Et finalement c’est bien ce type de menace qui justifie qu’on mette le pied sur l’accélérateur : la menace des gafam ne porte plus seulement sur la maîtrise des flux monétaires mais aussi sur les conditions de la monnaie elle-même : confiance et croyance. Au rythme où les flux monétaires se trouvent réorientés, la capacité de mener des politiques monétaires en toute souveraineté se déjantera.

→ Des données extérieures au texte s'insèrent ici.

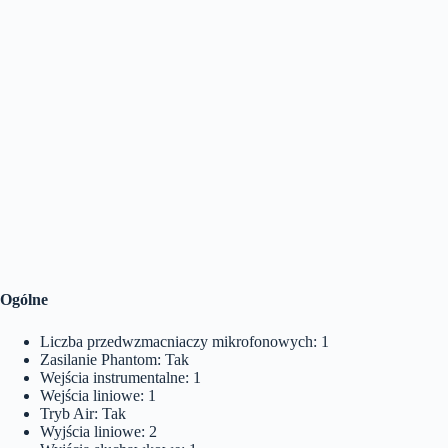
Ogólne
Liczba przedwzmacniaczy mikrofonowych: 1
Zasilanie Phantom: Tak
Wejścia instrumentalne: 1
Wejścia liniowe: 1
Tryb Air: Tak
Wyjścia liniowe: 2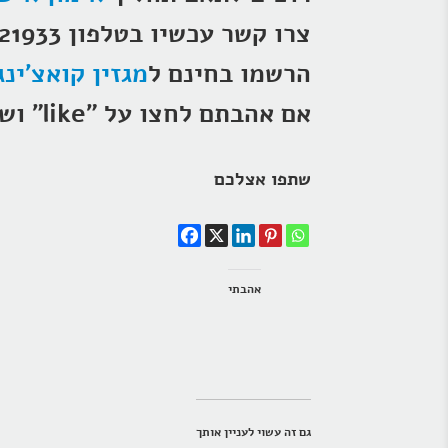
צרו קשר עכשיו בטלפון 054-2321933 או במייל
הרשמו בחינם ל
מגזין קואצ'ינג B
אם אהבתם לחצו על "like" ושתפו גם ברשתות החברתיות
שתפו אצלכם
אהבתי
גם זה עשוי לעניין אותך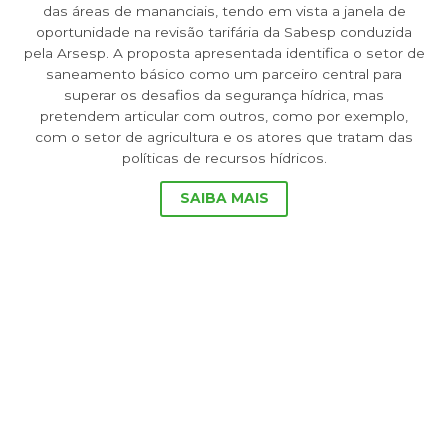
das áreas de mananciais, tendo em vista a janela de
oportunidade na revisão tarifária da Sabesp conduzida
pela Arsesp. A proposta apresentada identifica o setor de
saneamento básico como um parceiro central para
superar os desafios da segurança hídrica, mas
pretendem articular com outros, como por exemplo,
com o setor de agricultura e os atores que tratam das
políticas de recursos hídricos.
SAIBA MAIS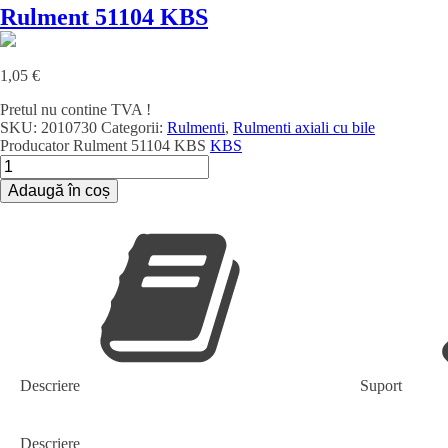
Rulment 51104 KBS
1,05
€
Pretul nu contine TVA !
SKU:
2010730
Categorii:
Rulmenti
,
Rulmenti axiali cu bile
Producator
Rulment 51104 KBS
KBS
Cantitate
Rulment
Adaugă în coș
51104
KBS
Descriere
Suport
Descriere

Ne nous méprenons pas : cette souveraineté pour être réaffirmée et mise en œuvre efficacement impose qu’on cesse de répéter comme un mantra les fameuses trois fonctions de la monnaie. Le lancement de l’e-euro sonnera peut-être l’arrivée d’une quatrième fonction : l’information montante et descendante appuyée sur un retour de la monnaie dans le sein des grandes fonctions souveraines : la loi, la justice, la défense.

 

Enfin, insistons sur la dimension internationale de la question. Elle revêt deux aspects. Le premier dérive directement de l’exemple chinois : se dégager de l’emprise de plus en plus totale du roi-dollar et de ses gardiens, les lois et la justice américaines. L’Europe de l’Euro, est une puissance économique colossale. Il est temps que cette puissance s’exprime aussi dans le domaine des échanges et des compensations internationales. En deuxième lieu, il est urgent que l’Europe soumise à la dollarisation des échanges internationaux agisse pour ne pas se trouver en état d’infériorité face à la compensation internationale chinoise via les infrastructures de paiement attachées au renminbi digital, mais aussi face à la tentation pour bon nombre de pays « monétairement sous-développés » de recourir aux compétences et technologies développées par la Chine.

 

Au bout du compte, si le défi que vient de lancer la BCE est redoutable, elle ne part pas à l’aventure. Les banques centrales des pays de la Zone euro disposent de ressources et de compétences reconnues dans le monde entier.

Les enjeux sociétaux, économiques, institutionnels et psychologiques sont lourds.

L’initiative est belle, au regard de ces enjeux justement. Sa réussite est indispensable.